◆ **Problem requirements**
Your job is to retype the records exactly while dropping every picture.
*** Opening of Available records ***
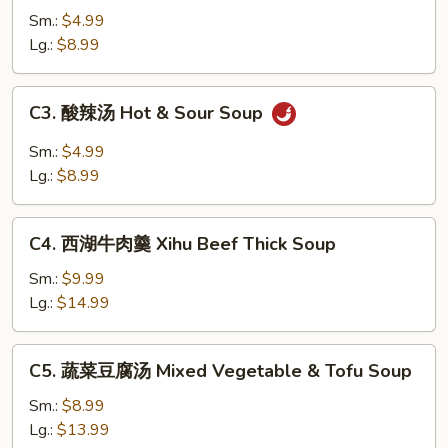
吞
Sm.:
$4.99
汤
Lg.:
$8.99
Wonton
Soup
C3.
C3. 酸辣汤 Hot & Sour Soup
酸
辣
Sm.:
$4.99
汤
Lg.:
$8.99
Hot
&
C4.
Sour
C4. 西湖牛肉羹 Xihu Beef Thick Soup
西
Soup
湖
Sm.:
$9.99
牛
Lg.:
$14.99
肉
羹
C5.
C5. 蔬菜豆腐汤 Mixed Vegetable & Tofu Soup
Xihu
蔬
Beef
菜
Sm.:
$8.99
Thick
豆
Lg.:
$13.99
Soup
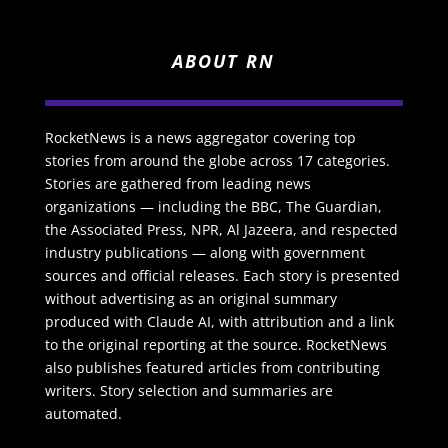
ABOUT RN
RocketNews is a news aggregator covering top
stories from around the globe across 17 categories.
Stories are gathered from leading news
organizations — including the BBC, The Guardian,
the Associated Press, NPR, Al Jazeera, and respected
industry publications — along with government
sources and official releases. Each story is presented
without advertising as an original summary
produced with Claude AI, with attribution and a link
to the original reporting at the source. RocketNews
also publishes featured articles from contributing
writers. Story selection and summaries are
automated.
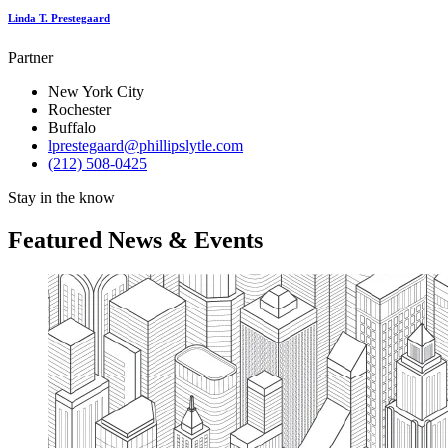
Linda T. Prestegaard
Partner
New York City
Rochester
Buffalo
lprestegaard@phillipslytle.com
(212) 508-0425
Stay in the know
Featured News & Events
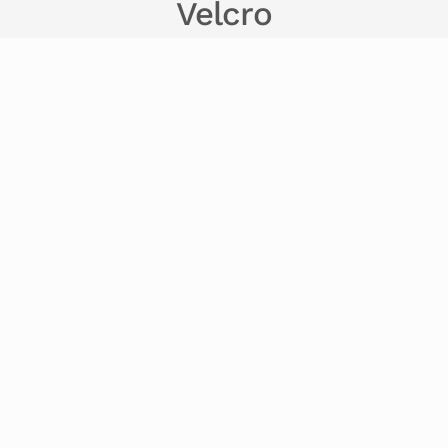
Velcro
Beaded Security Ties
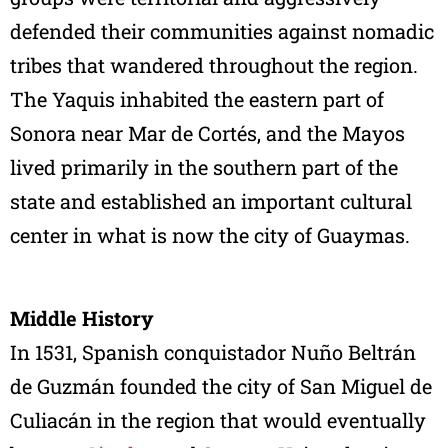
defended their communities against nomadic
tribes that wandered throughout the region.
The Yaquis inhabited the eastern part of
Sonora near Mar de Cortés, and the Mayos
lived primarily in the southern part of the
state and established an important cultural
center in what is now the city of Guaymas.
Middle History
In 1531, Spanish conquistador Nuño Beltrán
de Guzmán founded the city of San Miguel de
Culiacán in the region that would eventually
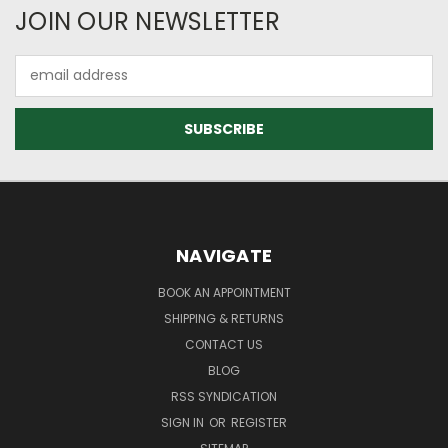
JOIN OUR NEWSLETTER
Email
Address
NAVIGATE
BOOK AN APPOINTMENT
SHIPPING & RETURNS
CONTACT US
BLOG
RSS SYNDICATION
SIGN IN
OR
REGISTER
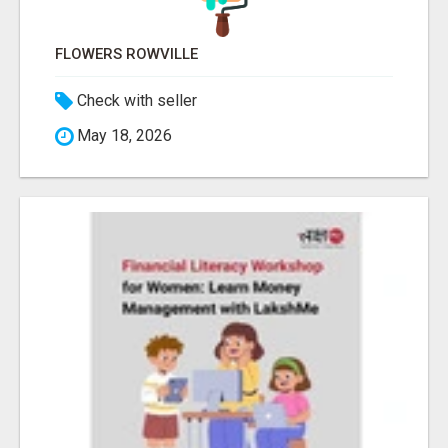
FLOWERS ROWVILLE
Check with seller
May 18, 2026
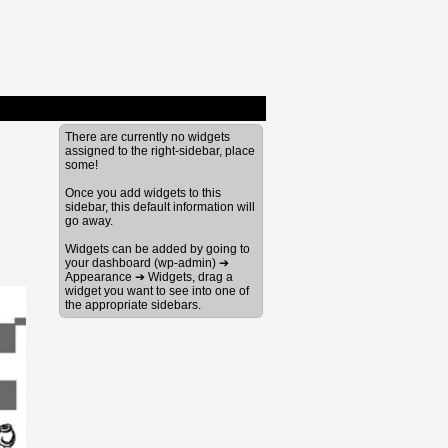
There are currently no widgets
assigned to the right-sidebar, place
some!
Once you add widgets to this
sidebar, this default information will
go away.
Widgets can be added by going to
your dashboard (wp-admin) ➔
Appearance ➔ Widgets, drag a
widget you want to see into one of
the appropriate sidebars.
*** Close of Available records ***
◆ **Output for this exercise**
吞
Sm.:
$4.99
汤
Lg.:
$8.99
Wonton
Soup
C3.
C3. 酸辣汤 Hot & Sour Soup
酸
辣
Sm.:
$4.99
汤
Lg.:
$8.99
Hot
&
C4.
Sour
C4. 西湖牛肉羹 Xihu Beef Thick Soup
西
Soup
湖
Sm.:
$9.99
牛
Lg.:
$14.99
肉
羹
C5.
C5. 蔬菜豆腐汤 Mixed Vegetable & Tofu Soup
Xihu
蔬
Beef
菜
Sm.:
$8.99
Thick
豆
Lg.:
$13.99
Soup
ABOUT RN
RocketNews is a news aggregator covering top
stories from around the globe across 17 categories.
Stories are gathered from leading news
organizations — including the BBC, The Guardian,
the Associated Press, NPR, Al Jazeera, and respected
industry publications — along with government
sources and official releases. Each story is presented
without advertising as an original summary
produced with Claude AI, with attribution and a link
to the original reporting at the source. RocketNews
also publishes featured articles from contributing
writers. Story selection and summaries are
automated.
Linda T. Prestegaard
Partner
New York City
Rochester
Buffalo
lprestegaard@phillipslytle.com
(212) 508-0425
Stay in the know
Featured News & Events
Velcro
Beaded Security Ties
defended their communities against nomadic
tribes that wandered throughout the region.
The Yaquis inhabited the eastern part of
Sonora near Mar de Cortés, and the Mayos
lived primarily in the southern part of the
state and established an important cultural
center in what is now the city of Guaymas.
Middle History
In 1531, Spanish conquistador Nuño Beltrán
de Guzmán founded the city of San Miguel de
Culiacán in the region that would eventually
JOIN OUR NEWSLETTER
Email
Address
NAVIGATE
BOOK AN APPOINTMENT
SHIPPING & RETURNS
CONTACT US
BLOG
RSS SYNDICATION
SIGN IN
OR
REGISTER
FLOWERS ROWVILLE
Check with seller
May 18, 2026
There are currently no widgets
assigned to the right-sidebar, place
some!
Once you add widgets to this
sidebar, this default information will
go away.
Widgets can be added by going to
your dashboard (wp-admin) ➔
Appearance ➔ Widgets, drag a
widget you want to see into one of
the appropriate sidebars.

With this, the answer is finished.